Pourquoi Moscou menace de reprendre l’Alaska aux Etats-Unis

A gauche, Vladimir Poutine. A droite, Joe Biden. (Montage l’Obs/Mahaut Landaz/AFP)

A gauche, Vladimir Poutine. A droite, Joe Biden. (Montage l’Obs/Mahaut Landaz/AFP)
VIDÉO. Viatcheslav Volodine, un très proche conseiller de Vladimir Poutine, estime que la Russie est en droit de réclamer l’Alaska, une ancienne colonie, aux Américains, en réponse aux sanctions occidentales. Une rhétorique expansionniste classique des dirigeants russes.
Bien sûr, la menace a fait sourire la première puissance mondiale. Le gouverneur de l’Alaska, Mike Dunleavy, y a même été de sa petite phrase sarcastique sur Twitter, en souhaitant « bonne chance » aux politiciens russes. Le 7 juillet dernier, le président de la Douma, la chambre basse du Parlement russe, a en effet menacé les Etats-Unis de reprendre l’Alaska. « Avant d’essayer de contrôler nos ressources à l’étranger, les Etats-Unis devraient toujours se rappeler qu’il y a une partie de leur territoire, l’Alaska, que nous pouvons réclamer », a déclaré devant les députés ce proche conseiller de Vladimir Poutine.

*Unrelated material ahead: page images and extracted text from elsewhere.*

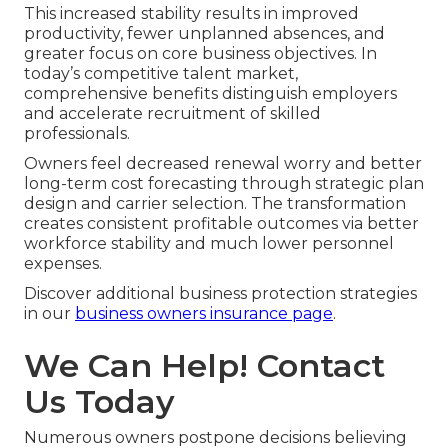
This increased stability results in improved
productivity, fewer unplanned absences, and
greater focus on core business objectives. In
today’s competitive talent market,
comprehensive benefits distinguish employers
and accelerate recruitment of skilled
professionals.
Owners feel decreased renewal worry and better
long-term cost forecasting through strategic plan
design and carrier selection. The transformation
creates consistent profitable outcomes via better
workforce stability and much lower personnel
expenses.
Discover additional business protection strategies
in our
business owners insurance page
.
We Can Help! Contact
Us Today
Numerous owners postpone decisions believing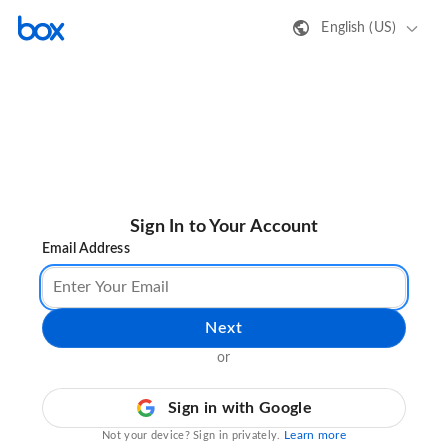
English (US)
Sign In to Your Account
Email Address
Next
or
Sign in with Google
Learn more
Not your device? Sign in privately.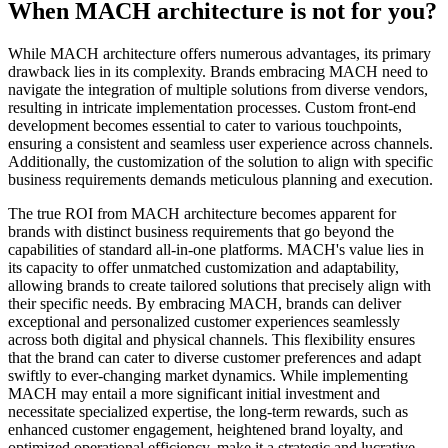
When MACH architecture is not for you?
While MACH architecture offers numerous advantages, its primary
drawback lies in its complexity. Brands embracing MACH need to
navigate the integration of multiple solutions from diverse vendors,
resulting in intricate implementation processes. Custom front-end
development becomes essential to cater to various touchpoints,
ensuring a consistent and seamless user experience across channels.
Additionally, the customization of the solution to align with specific
business requirements demands meticulous planning and execution.
The true ROI from MACH architecture becomes apparent for
brands with distinct business requirements that go beyond the
capabilities of standard all-in-one platforms. MACH's value lies in
its capacity to offer unmatched customization and adaptability,
allowing brands to create tailored solutions that precisely align with
their specific needs. By embracing MACH, brands can deliver
exceptional and personalized customer experiences seamlessly
across both digital and physical channels. This flexibility ensures
that the brand can cater to diverse customer preferences and adapt
swiftly to ever-changing market dynamics. While implementing
MACH may entail a more significant initial investment and
necessitate specialized expertise, the long-term rewards, such as
enhanced customer engagement, heightened brand loyalty, and
optimized operational efficiency, make it a strategic and lucrative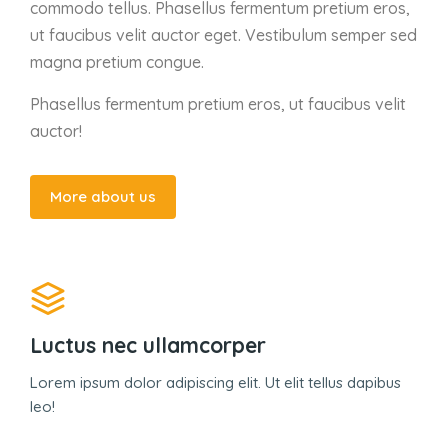
commodo tellus. Phasellus fermentum pretium eros,
ut faucibus velit auctor eget. Vestibulum semper sed
magna pretium congue.
Phasellus fermentum pretium eros, ut faucibus velit
auctor!
More about us
Luctus nec ullamcorper
Lorem ipsum dolor adipiscing elit. Ut elit tellus dapibus
leo!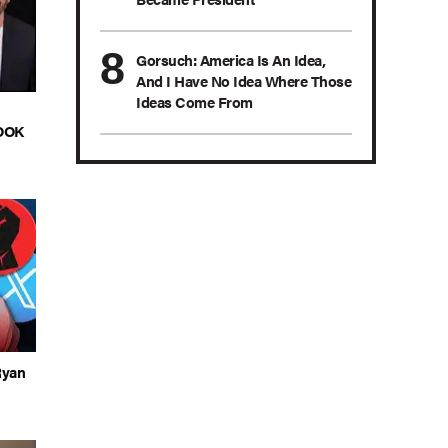
Gorsuch: America Is An Idea,
And I Have No Idea Where Those
Ideas Come From
LOOK
Ryan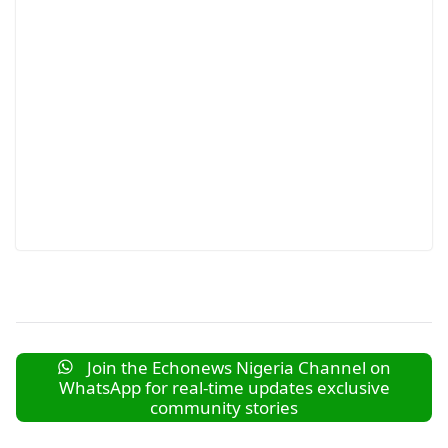
Join the Echonews Nigeria Channel on
WhatsApp for real-time updates exclusive
community stories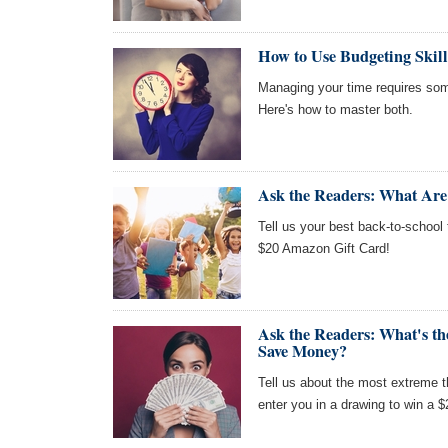
How to Use Budgeting Skil
Managing your time requires so
Here's how to master both.
Ask the Readers: What Are
Tell us your best back-to-school 
$20 Amazon Gift Card!
Ask the Readers: What's t
Save Money?
Tell us about the most extreme 
enter you in a drawing to win a 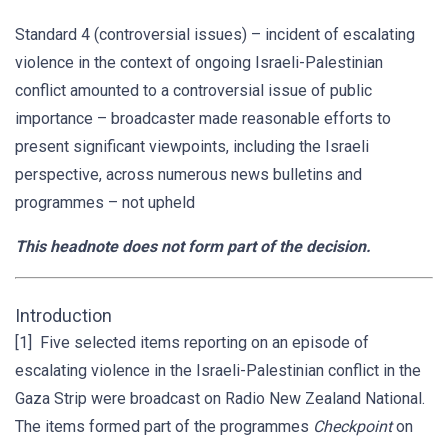
Standard 4 (controversial issues) – incident of escalating
violence in the context of ongoing Israeli-Palestinian
conflict amounted to a controversial issue of public
importance – broadcaster made reasonable efforts to
present significant viewpoints, including the Israeli
perspective, across numerous news bulletins and
programmes – not upheld
This headnote does not form part of the decision.
Introduction
[1] Five selected items reporting on an episode of
escalating violence in the Israeli-Palestinian conflict in the
Gaza Strip were broadcast on Radio New Zealand National.
The items formed part of the programmes
Checkpoint
on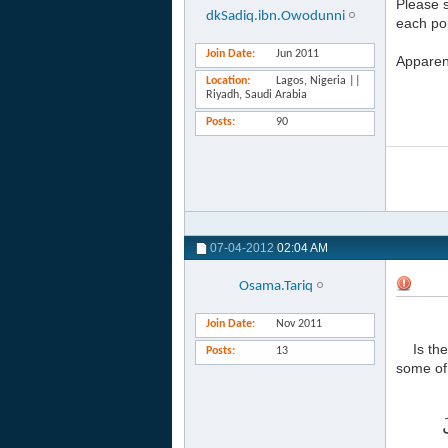
Please s
dkSadiq.ibn.Owodunni
each poin
Join Date
Jun 2011
Apparen
Location
Lagos, Nigeria ||
Riyadh, Saudi Arabia
Posts
90
07-04-2012
02:04 AM
Osama.Tariq
Join Date
Nov 2011
Is th
Posts
13
some of 
أ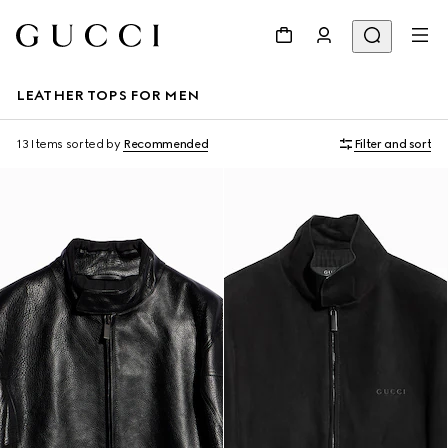
LEATHER TOPS FOR MEN
13 Items
sorted by
Recommended
Filter and sort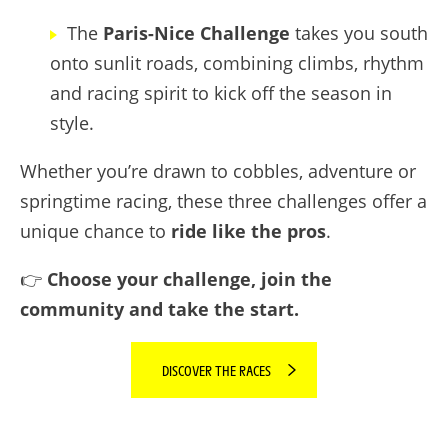
The
Paris-Nice Challenge
takes you south
onto sunlit roads, combining climbs, rhythm
and racing spirit to kick off the season in
style.
Whether you’re drawn to cobbles, adventure or
springtime racing, these three challenges offer a
unique chance to
ride like the pros
.
👉
Choose your challenge, join the
community and take the start.
DISCOVER THE RACES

Alors, faut-il s’inquiéter ? Et pourquoi la Russie lorgne-t-elle sur ce territoire ? On fait le point dans ce décryptage.

vidéo.

Une ancienne colonie russe

Colonisée par l’empire russe au milieu du XVIIIe siècle, l’Alaska était une terre de commerce de fourrure, avant que les finances de la Compagnie russe d’Amérique ne commencent à décliner au milieu du XIXe siècle.
Quand éclate la guerre de Crimée en 1853, les priorités de l’empire russe se déplacent vers l’ouest, et le tsar Alexandre II finit par vendre l’Alaska aux Etats-Unis pour la modique somme de 7 millions de dollars en 1867.

L’instrumentalisation du passé

Mais, sous l’ère soviétique, a perduré dans les médias russes l’idée que l’accord conclu avec les Etats-Unis n’était pas une vente, mais un bail à durée déterminée. Un argument repris assez régulièrement par des politiciens russes nationalistes à la télévision d’Etat, faisant écho à la rhétorique du Kremlin sur la « Grande Russie » (« Novarossia ») qui vise à légitimer l’expansionnisme par un rappel des frontières passées – quand bien même la population russe de l’Alaska n’a jamais dépassé 2 500 personnes. « On avait vu le même genre de discours sur le passé russe de la Crimée juste avant l’invasion de la péninsule en 2014 », rappelle Carole Grimaud Potter, spécialiste de la géopolitique russe.
Plus qu’une menace qui doit inquiéter, ce rappel de l’appartenance passée de l’Alaska à la Russie serait une façon de stimuler le patriotisme afin de s’assurer du soutien de la population à la guerre en Ukraine, estime Carole Grimaud Potter. « Il s’agit là d’un enjeu existentiel pour le Kremlin », souligne-t-elle. Et d’enchaîner :
« Le message est aussi destiné aux Occidentaux. C’est une manière de leur dire que tant qu’ils aideront l’Ukraine, ils seront sous la menace d’une attaque. »

L’Alaska, une terre d’avenir

Reste que Viatcheslav Volodine n’a sans doute pas menacé l’Alaska par hasard. D’abord, parce qu’il s’agit d’une zone stratégique pour la sécurité russe. Dans le détroit de Béring, qui sépare l’Asie de l’Amérique, à peine quelques kilomètres séparent la dernière île russe de la première île américaine.
Mais surtout, l’Alaska est amenée à prendre une envergure stratégique inédite dans les prochaines années, à cause des possibilités ouvertes par la fonte des glaces polaires. En plus de l’accès à de nouvelles ressources de poissons et d’hydrocarbures, la fonte des glaces ouvre la voie à des routes maritimes plus courtes pour le transport mondial.
Les enjeux financiers pour le contrôle de la zone sont donc colossaux… Ce qui n’a pas échappé non plus aux Américains. Derrière leur réaction un brin moqueuse, les Etats-Unis investissent massivement pour moderniser leurs équipements en Alaska, région la plus militarisée du pays. Des exercices sont régulièrement organisés. Le dernier, en mars, a réuni plus de 8 000 soldats.